Group number — The number of your insurance organization group. See your insurance card.
Guarantor — The individual responsible for paying this bill. Patient statements are addressed to this person.
Nonparticipating health care provider — A health care provider who is not under contract with an insurance organization to accept patients and receive the insurance organization's approved amount on all claims. You pay the difference between its approved amount for a service and this health care provider's charge.
Participating health care provider — A health care provider who contracts with an insurance organization to accept patients and receive the insurance organizations approved amount on all claims.
Policyholder — The name of the person who took out or purchased the insurance policy. This person owns the policy. Also called a subscriber.
Policy number — The number on your insurance policy. See your insurance card.
Preauthorization (precertification) — The process of getting permission from your insurance organization for certain services before they are provided so that the services can be considered eligible expenses. Usually required for hospital and outpatient services.
Primary insurance — The insurance organization with first responsibility for paying eligible insurance expenses for your medical service (after you have paid your deductible and co-payments). If you have additional insurance, those organizations would work with your primary insurance organization to cover eligible expenses according to your insurance policies.
Referral —Written authorization from your healthcare provider to see another health care provider. For example, your primary care provider may provide written authorization for you to see a specialist.
Secondary insurance — The insurance organization with second responsibility for paying eligible insurance expenses for your medical service (after you've paid your deductible and co-payments). This insurance would work with your primary insurance organization to cover eligible expenses according to your insurance policies. This insurance organization is billed second — after your primary insurance organization has been billed.

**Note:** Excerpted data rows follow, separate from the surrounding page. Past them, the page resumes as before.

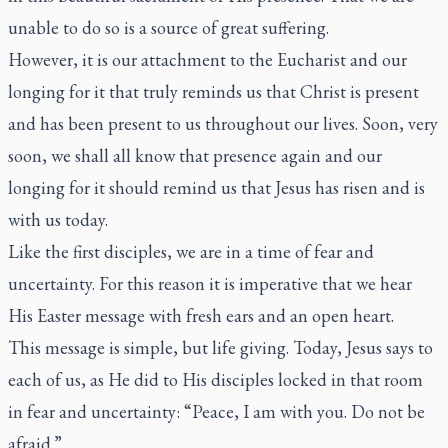
unable to do so is a source of great suffering.
However, it is our attachment to the Eucharist and our
longing for it that truly reminds us that Christ is present
and has been present to us throughout our lives. Soon, very
soon, we shall all know that presence again and our
longing for it should remind us that Jesus has risen and is
with us today.
Like the first disciples, we are in a time of fear and
uncertainty. For this reason it is imperative that we hear
His Easter message with fresh ears and an open heart.
This message is simple, but life giving. Today, Jesus says to
each of us, as He did to His disciples locked in that room
in fear and uncertainty: “Peace, I am with you. Do not be
afraid.”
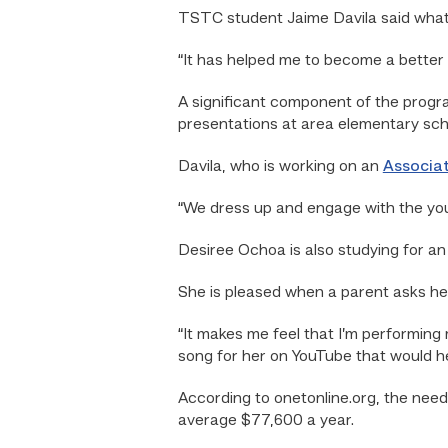
TSTC student Jaime Davila said what h
“It has helped me to become a better r
A significant component of the progr
presentations at area elementary sch
Davila, who is working on an
Associat
“We dress up and engage with the you
Desiree Ochoa is also studying for an
She is pleased when a parent asks her 
“It makes me feel that I’m performing m
song for her on YouTube that would he
According to onetonline.org, the need
average $77,600 a year.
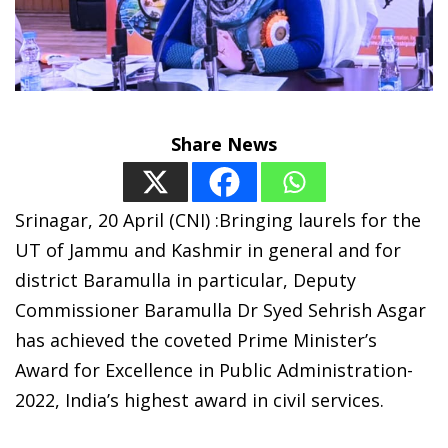
Share News
Srinagar, 20 April (CNI) :Bringing laurels for the
UT of Jammu and Kashmir in general and for
district Baramulla in particular, Deputy
Commissioner Baramulla Dr Syed Sehrish Asgar
has achieved the coveted Prime Minister’s
Award for Excellence in Public Administration-
2022, India’s highest award in civil services.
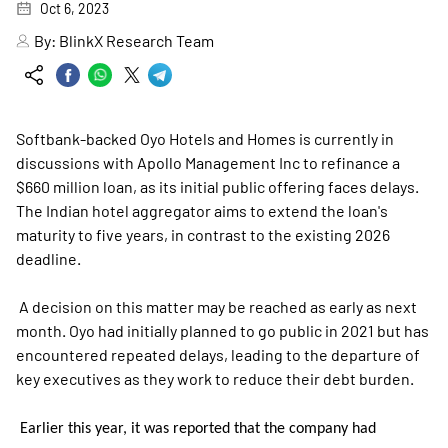
Oct 6, 2023
By:
BlinkX Research Team
Softbank-backed Oyo Hotels and Homes is currently in
discussions with Apollo Management Inc to refinance a
$660 million loan, as its initial public offering faces delays.
The Indian hotel aggregator aims to extend the loan's
maturity to five years, in contrast to the existing 2026
deadline.
A decision on this matter may be reached as early as next
month. Oyo had initially planned to go public in 2021 but has
encountered repeated delays, leading to the departure of
key executives as they work to reduce their debt burden.
Earlier this year, it was reported that the company had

Subscriber — The person who purchased the insurance. Also known as a policyholder or guarantor.
Tertiary insurance — The insurance organization with third responsibility for paying eligible insurance expenses for your medical service (after you've paid your deductible and co-payments). This insurance would work with your primary and secondary insurance organizations to cover eligible expenses according to your insurance policies. This insurance organization is billed third — after your primary and secondary insurance organizations have been billed.